Признавая себя наследником Гейне, Лев Лосев подчас выступал не только с ироническим осмеянием, но и с сатирическим обличением в духе Салтыкова-Щедрина. Таковы его стихи о советском Ленинграде и постсоветском Петербурге, куда он приезжал в 90-е годы.
Нарсуд. Военкомат. Химкомбинат. Над дохлой речкой испускают трубы смердящий сероводородом дым. Здесь небо не бывает голубым. Оранжев дым, закат коричневат. В трамвае друг о дружку трутся трупы. Русского неба бурёнка опять не мычит, не телится, но красным-красны и массовы праздники большевиков. Идёт на парад оборонка. Грохочут братья камазовы, и по-за ними стелется выхлопной смердяков.В «Подписи на книге», адресованной Парамонову, автор определяет «город императрицы, собеседницы Дидро» как «евмразийную часть света», соединив в этом неологизме Европу и Азию, мрак и мразь, ибо здесь «ради пламенных идей / коммуняки убивали / перепуганных детей», а через десятилетия «стращает переулки уралмашская братва», и пребывает инкогнито «чахоточная гнида, местечковое пенсне», «точно диббук в страшном сне» (в еврейском фольклоре душа мертвеца, вселившаяся в тело живого человека), т.е. Петербург — город большевистский, бандитский и антисемитский.
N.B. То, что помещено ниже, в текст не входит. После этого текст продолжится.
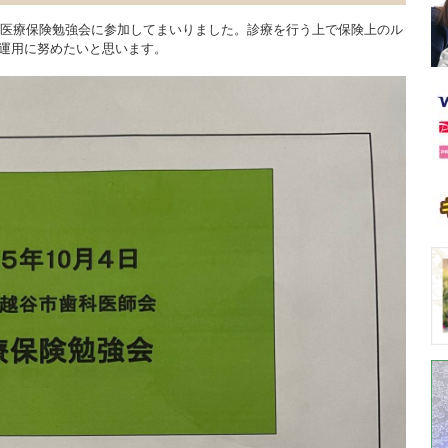
よる医療保険勉強会に参加してまいりました。診療を行う上で保険上のル
運用に努めたいと思います。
А какие убийственные характеристики давал поэт советским вождям! «Вотще на броневик залез Ильич», видна лишь «плешь его среди больниц и тюрем»; «проклятый грузинский тиран», «рябой и чёрножопый», «его прокуренный зубежник / всё, всё сумел перемолоть»; «хрюканье хруща», едет в «Чайке» вождь с булыжным взглядом, лицом похожий на радиатор; «засранцы типа Брежнева», «историческая бровь» и «гугнивый вождя говорок». Или гротескное изображение мавзолея:
М-м-м-м-м-м — кирпичный скалозуб над дёснами под цвет мясного фарша несвежего. Под звуки полумарша над главным трупом ходит полутруп.Зато какие добрые слова, обычно не без юмора, находит Лосев для своих любимых поэтов и для друзей: «Мандельштам волхвует над эклером»; «голос гудящий, как почерк летящий», «голос гудящий на грани рыданий» (о Пастернаке); «Ты (кот. — Л.Б.) лиричней, чем Анна, Марина, Велимир, Иосиф, Борис»; «невозвращенец, человек в плаще, зека в побеге, выход в зазеркалье нашёл» (о Бродском); «Рейн ярится, и клубится Штейнберг». Если к друзьям он уважителен и снисходителен, то к себе требователен, бескомпромиссен и самокритичен: «Я по природе из тетерь», «барабанщик вашей козы» в отставке, который «не отличает добра от худа» и от которого отвернулись и «Муза Памяти», и «Муза Разума», а может, и талант.